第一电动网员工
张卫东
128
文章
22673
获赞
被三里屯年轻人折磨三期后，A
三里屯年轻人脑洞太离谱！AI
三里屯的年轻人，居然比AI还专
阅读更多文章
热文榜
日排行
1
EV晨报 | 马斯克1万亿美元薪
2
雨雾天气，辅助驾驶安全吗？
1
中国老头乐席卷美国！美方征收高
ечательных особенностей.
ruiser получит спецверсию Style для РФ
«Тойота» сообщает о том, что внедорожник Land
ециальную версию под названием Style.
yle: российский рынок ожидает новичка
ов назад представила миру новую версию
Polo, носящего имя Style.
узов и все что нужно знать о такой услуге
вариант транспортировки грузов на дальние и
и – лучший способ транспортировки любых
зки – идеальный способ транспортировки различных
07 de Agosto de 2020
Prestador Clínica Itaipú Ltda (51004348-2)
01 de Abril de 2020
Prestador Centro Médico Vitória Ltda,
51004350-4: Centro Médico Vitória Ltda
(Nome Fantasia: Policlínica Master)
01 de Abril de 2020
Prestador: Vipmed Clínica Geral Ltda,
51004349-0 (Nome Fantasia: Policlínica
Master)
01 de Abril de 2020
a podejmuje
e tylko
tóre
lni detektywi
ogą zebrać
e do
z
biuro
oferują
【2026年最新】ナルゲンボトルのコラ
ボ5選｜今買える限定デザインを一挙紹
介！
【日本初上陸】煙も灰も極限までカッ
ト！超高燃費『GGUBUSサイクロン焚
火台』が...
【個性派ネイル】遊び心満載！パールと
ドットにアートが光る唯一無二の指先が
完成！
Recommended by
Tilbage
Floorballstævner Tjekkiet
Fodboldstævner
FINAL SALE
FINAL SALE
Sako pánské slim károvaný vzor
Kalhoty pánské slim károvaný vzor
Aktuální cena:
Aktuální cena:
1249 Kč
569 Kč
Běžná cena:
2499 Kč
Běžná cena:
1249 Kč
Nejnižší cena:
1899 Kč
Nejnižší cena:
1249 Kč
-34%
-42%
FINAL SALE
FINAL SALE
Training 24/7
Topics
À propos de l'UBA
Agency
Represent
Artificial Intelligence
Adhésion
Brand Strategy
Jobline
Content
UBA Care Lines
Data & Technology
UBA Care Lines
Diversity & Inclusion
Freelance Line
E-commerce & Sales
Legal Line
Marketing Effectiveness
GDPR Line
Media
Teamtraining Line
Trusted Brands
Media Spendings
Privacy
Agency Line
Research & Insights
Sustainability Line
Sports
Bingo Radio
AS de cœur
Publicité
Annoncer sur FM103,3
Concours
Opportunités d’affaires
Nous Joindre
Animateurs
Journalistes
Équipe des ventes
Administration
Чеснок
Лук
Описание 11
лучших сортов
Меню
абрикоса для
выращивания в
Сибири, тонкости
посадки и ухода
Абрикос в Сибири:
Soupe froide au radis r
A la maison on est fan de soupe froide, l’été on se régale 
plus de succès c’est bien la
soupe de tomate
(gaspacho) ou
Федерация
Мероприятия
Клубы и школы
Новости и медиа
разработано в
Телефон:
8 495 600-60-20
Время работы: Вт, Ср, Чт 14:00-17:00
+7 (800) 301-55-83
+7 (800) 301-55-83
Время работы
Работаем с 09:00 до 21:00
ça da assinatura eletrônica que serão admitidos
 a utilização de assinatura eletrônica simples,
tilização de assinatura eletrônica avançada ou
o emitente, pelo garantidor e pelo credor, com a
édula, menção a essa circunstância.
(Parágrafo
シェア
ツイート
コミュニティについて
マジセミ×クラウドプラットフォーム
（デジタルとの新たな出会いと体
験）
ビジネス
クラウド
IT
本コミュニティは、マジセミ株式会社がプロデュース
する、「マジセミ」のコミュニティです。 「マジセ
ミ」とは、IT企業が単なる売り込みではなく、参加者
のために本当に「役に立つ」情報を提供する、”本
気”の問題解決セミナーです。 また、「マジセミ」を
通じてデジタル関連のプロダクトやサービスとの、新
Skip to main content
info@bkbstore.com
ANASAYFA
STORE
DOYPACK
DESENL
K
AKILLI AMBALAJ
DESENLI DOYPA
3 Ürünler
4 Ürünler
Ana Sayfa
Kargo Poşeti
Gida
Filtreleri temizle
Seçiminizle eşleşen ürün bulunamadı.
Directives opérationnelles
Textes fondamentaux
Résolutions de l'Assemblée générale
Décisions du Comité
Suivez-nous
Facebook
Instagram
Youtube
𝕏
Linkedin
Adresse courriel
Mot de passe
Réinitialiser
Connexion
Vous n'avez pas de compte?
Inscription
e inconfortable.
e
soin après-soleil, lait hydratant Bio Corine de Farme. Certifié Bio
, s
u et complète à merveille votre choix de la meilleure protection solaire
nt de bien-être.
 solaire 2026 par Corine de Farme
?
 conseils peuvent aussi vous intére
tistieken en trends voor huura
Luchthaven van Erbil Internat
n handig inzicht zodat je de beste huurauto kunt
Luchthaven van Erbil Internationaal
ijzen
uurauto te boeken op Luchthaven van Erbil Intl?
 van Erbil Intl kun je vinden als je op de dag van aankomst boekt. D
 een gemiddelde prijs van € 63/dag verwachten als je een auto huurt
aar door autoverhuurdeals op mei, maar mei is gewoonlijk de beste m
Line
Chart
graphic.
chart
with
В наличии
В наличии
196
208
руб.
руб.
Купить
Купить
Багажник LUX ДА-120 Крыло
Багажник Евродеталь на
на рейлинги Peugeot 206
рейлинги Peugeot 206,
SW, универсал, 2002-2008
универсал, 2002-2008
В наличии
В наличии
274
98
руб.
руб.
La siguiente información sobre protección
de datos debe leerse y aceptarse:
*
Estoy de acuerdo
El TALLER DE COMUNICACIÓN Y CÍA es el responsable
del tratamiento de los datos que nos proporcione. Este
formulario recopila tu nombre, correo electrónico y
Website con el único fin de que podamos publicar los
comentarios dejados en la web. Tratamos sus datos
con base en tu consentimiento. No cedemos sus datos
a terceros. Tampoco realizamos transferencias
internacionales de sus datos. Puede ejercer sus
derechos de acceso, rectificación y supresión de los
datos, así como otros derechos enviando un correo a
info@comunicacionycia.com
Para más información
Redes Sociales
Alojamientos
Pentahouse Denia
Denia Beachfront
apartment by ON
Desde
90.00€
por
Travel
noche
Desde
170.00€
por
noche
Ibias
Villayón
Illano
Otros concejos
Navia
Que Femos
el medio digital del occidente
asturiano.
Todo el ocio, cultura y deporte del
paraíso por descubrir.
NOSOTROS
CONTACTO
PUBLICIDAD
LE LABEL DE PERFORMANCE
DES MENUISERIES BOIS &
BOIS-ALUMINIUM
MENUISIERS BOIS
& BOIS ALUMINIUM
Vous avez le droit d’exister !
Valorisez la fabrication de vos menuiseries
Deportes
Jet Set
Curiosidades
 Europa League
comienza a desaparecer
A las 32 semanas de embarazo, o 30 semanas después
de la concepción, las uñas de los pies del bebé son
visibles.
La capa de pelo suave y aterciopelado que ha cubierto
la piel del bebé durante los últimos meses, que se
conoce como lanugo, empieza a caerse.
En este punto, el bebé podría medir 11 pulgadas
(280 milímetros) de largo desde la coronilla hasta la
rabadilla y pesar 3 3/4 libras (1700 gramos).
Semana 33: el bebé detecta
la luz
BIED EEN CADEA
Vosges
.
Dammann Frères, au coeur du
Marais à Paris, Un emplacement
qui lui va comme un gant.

_ _ _ _

Your instructions.
Each line of the data must be set down again as it is.

Response to this task.
第一电动网员工
张卫东
128
文章
22673
获赞
被三里屯年轻人折磨三期后，A
三里屯年轻人脑洞太离谱！AI
三里屯的年轻人，居然比AI还专
阅读更多文章
热文榜
日排行
1
EV晨报 | 马斯克1万亿美元薪
2
雨雾天气，辅助驾驶安全吗？
1
中国老头乐席卷美国！美方征收高
ечательных особенностей.
ruiser получит спецверсию Style для РФ
«Тойота» сообщает о том, что внедорожник Land
ециальную версию под названием Style.
yle: российский рынок ожидает новичка
ов назад представила миру новую версию
Polo, носящего имя Style.
узов и все что нужно знать о такой услуге
вариант транспортировки грузов на дальние и
и – лучший способ транспортировки любых
зки – идеальный способ транспортировки различных
07 de Agosto de 2020
Prestador Clínica Itaipú Ltda (51004348-2)
01 de Abril de 2020
Prestador Centro Médico Vitória Ltda,
51004350-4: Centro Médico Vitória Ltda
(Nome Fantasia: Policlínica Master)
01 de Abril de 2020
Prestador: Vipmed Clínica Geral Ltda,
51004349-0 (Nome Fantasia: Policlínica
Master)
01 de Abril de 2020
a podejmuje
e tylko
tóre
lni detektywi
ogą zebrać
e do
z
biuro
oferują
【2026年最新】ナルゲンボトルのコラ
ボ5選｜今買える限定デザインを一挙紹
介！
【日本初上陸】煙も灰も極限までカッ
ト！超高燃費『GGUBUSサイクロン焚
火台』が...
【個性派ネイル】遊び心満載！パールと
ドットにアートが光る唯一無二の指先が
完成！
Recommended by
Tilbage
Floorballstævner Tjekkiet
Fodboldstævner
FINAL SALE
FINAL SALE
Sako pánské slim károvaný vzor
Kalhoty pánské slim károvaný vzor
Aktuální cena:
Aktuální cena:
1249 Kč
569 Kč
Běžná cena:
2499 Kč
Běžná cena:
1249 Kč
Nejnižší cena:
1899 Kč
Nejnižší cena:
1249 Kč
-34%
-42%
FINAL SALE
FINAL SALE
Training 24/7
Topics
À propos de l'UBA
Agency
Represent
Artificial Intelligence
Adhésion
Brand Strategy
Jobline
Content
UBA Care Lines
Data & Technology
UBA Care Lines
Diversity & Inclusion
Freelance Line
E-commerce & Sales
Legal Line
Marketing Effectiveness
GDPR Line
Media
Teamtraining Line
Trusted Brands
Media Spendings
Privacy
Agency Line
Research & Insights
Sustainability Line
Sports
Bingo Radio
AS de cœur
Publicité
Annoncer sur FM103,3
Concours
Opportunités d’affaires
Nous Joindre
Animateurs
Journalistes
Équipe des ventes
Administration
Чеснок
Лук
Описание 11
лучших сортов
Меню
абрикоса для
выращивания в
Сибири, тонкости
посадки и ухода
Абрикос в Сибири:
Soupe froide au radis r
A la maison on est fan de soupe froide, l’été on se régale 
plus de succès c’est bien la
soupe de tomate
(gaspacho) ou
Федерация
Мероприятия
Клубы и школы
Новости и медиа
разработано в
Телефон:
8 495 600-60-20
Время работы: Вт, Ср, Чт 14:00-17:00
+7 (800) 301-55-83
+7 (800) 301-55-83
Время работы
Работаем с 09:00 до 21:00
ça da assinatura eletrônica que serão admitidos
 a utilização de assinatura eletrônica simples,
tilização de assinatura eletrônica avançada ou
o emitente, pelo garantidor e pelo credor, com a
édula, menção a essa circunstância.
(Parágrafo
シェア
ツイート
コミュニティについて
マジセミ×クラウドプラットフォーム
（デジタルとの新たな出会いと体
験）
ビジネス
クラウド
IT
本コミュニティは、マジセミ株式会社がプロデュース
する、「マジセミ」のコミュニティです。 「マジセ
ミ」とは、IT企業が単なる売り込みではなく、参加者
のために本当に「役に立つ」情報を提供する、”本
気”の問題解決セミナーです。 また、「マジセミ」を
通じてデジタル関連のプロダクトやサービスとの、新
Skip to main content
info@bkbstore.com
ANASAYFA
STORE
DOYPACK
DESENL
K
AKILLI AMBALAJ
DESENLI DOYPA
3 Ürünler
4 Ürünler
Ana Sayfa
Kargo Poşeti
Gida
Filtreleri temizle
Seçiminizle eşleşen ürün bulunamadı.
Directives opérationnelles
Textes fondamentaux
Résolutions de l'Assemblée générale
Décisions du Comité
Suivez-nous
Facebook
Instagram
Youtube
𝕏
Linkedin
Adresse courriel
Mot de passe
Réinitialiser
Connexion
Vous n'avez pas de compte?
Inscription
e inconfortable.
e
soin après-soleil, lait hydratant Bio Corine de Farme. Certifié Bio
, s
u et complète à merveille votre choix de la meilleure protection solaire
nt de bien-être.
 solaire 2026 par Corine de Farme
?
 conseils peuvent aussi vous intére
tistieken en trends voor huura
Luchthaven van Erbil Internat
n handig inzicht zodat je de beste huurauto kunt
Luchthaven van Erbil Internationaal
ijzen
uurauto te boeken op Luchthaven van Erbil Intl?
 van Erbil Intl kun je vinden als je op de dag van aankomst boekt. D
 een gemiddelde prijs van € 63/dag verwachten als je een auto huurt
aar door autoverhuurdeals op mei, maar mei is gewoonlijk de beste m
Line
Chart
graphic.
chart
with
В наличии
В наличии
196
208
руб.
руб.
Купить
Купить
Багажник LUX ДА-120 Крыло
Багажник Евродеталь на
на рейлинги Peugeot 206
рейлинги Peugeot 206,
SW, универсал, 2002-2008
универсал, 2002-2008
В наличии
В наличии
274
98
руб.
руб.
La siguiente información sobre protección
de datos debe leerse y aceptarse:
*
Estoy de acuerdo
El TALLER DE COMUNICACIÓN Y CÍA es el responsable
del tratamiento de los datos que nos proporcione. Este
formulario recopila tu nombre, correo electrónico y
Website con el único fin de que podamos publicar los
comentarios dejados en la web. Tratamos sus datos
con base en tu consentimiento. No cedemos sus datos
a terceros. Tampoco realizamos transferencias
internacionales de sus datos. Puede ejercer sus
derechos de acceso, rectificación y supresión de los
datos, así como otros derechos enviando un correo a
info@comunicacionycia.com
Para más información
Redes Sociales
Alojamientos
Pentahouse Denia
Denia Beachfront
apartment by ON
Desde
90.00€
por
Travel
noche
Desde
170.00€
por
noche
Ibias
Villayón
Illano
Otros concejos
Navia
Que Femos
el medio digital del occidente
asturiano.
Todo el ocio, cultura y deporte del
paraíso por descubrir.
NOSOTROS
CONTACTO
PUBLICIDAD
LE LABEL DE PERFORMANCE
DES MENUISERIES BOIS &
BOIS-ALUMINIUM
MENUISIERS BOIS
& BOIS ALUMINIUM
Vous avez le droit d’exister !
Valorisez la fabrication de vos menuiseries
Deportes
Jet Set
Curiosidades
 Europa League
comienza a desaparecer
A las 32 semanas de embarazo, o 30 semanas después
de la concepción, las uñas de los pies del bebé son
visibles.
La capa de pelo suave y aterciopelado que ha cubierto
la piel del bebé durante los últimos meses, que se
conoce como lanugo, empieza a caerse.
En este punto, el bebé podría medir 11 pulgadas
(280 milímetros) de largo desde la coronilla hasta la
rabadilla y pesar 3 3/4 libras (1700 gramos).
Semana 33: el bebé detecta
la luz
BIED EEN CADEA
Vosges
.
Dammann Frères, au coeur du
Marais à Paris, Un emplacement
qui lui va comme un gant.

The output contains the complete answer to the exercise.